La magnitud del hueco fiscal que motiva esta propuesta es histórica. Cifras del Ministerio de Salud revelan que la deuda de las EPS con clínicas, hospitales y laboratorios alcanzó los 32,9 billones de pesos a mediados de 2025. El Gobierno argumenta que el modelo de intermediación financiera ha fracasado, permitiendo que el flujo de recursos se detenga en las administradoras mientras los proveedores de servicios (IPS) enfrentan el colapso. Petro defendió su decisión de no liquidar más entidades hasta el momento, argumentando que mantenerlas operativas permite tener un soporte contable claro de las deudas y, con la nueva ley, perseguir los activos de sus propietarios para sanear las cuentas del sistema.

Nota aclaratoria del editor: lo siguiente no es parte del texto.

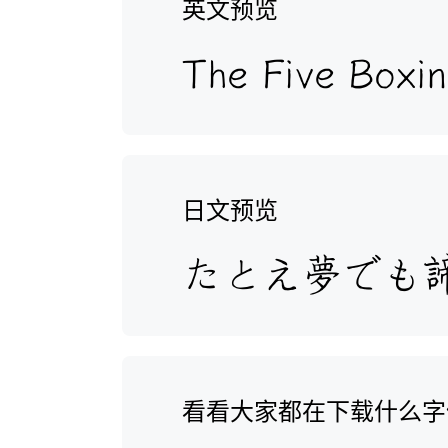
英文预览
日文预览
看看大家都在下载什么字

Este anuncio se da en un clima de alta tensión política, pues la reforma a la salud original de Petro no ha logrado el consenso necesario para su aprobación definitiva en casi cuatro años de mandato. Ante este estancamiento, el presidente no solo apostó por este nuevo proyecto de ley patrimonial, sino que instó al ministro Jaramillo a organizar movilizaciones sociales para presionar al Legislativo. Con las elecciones presidenciales de mayo de 2026 en el horizonte, el futuro del sistema de salud se consolida como el eje central del debate nacional, dividiendo opiniones entre quienes ven en esta propuesta un acto de justicia financiera y quienes advierten sobre un posible desincentivo a la inversión privada en el sector.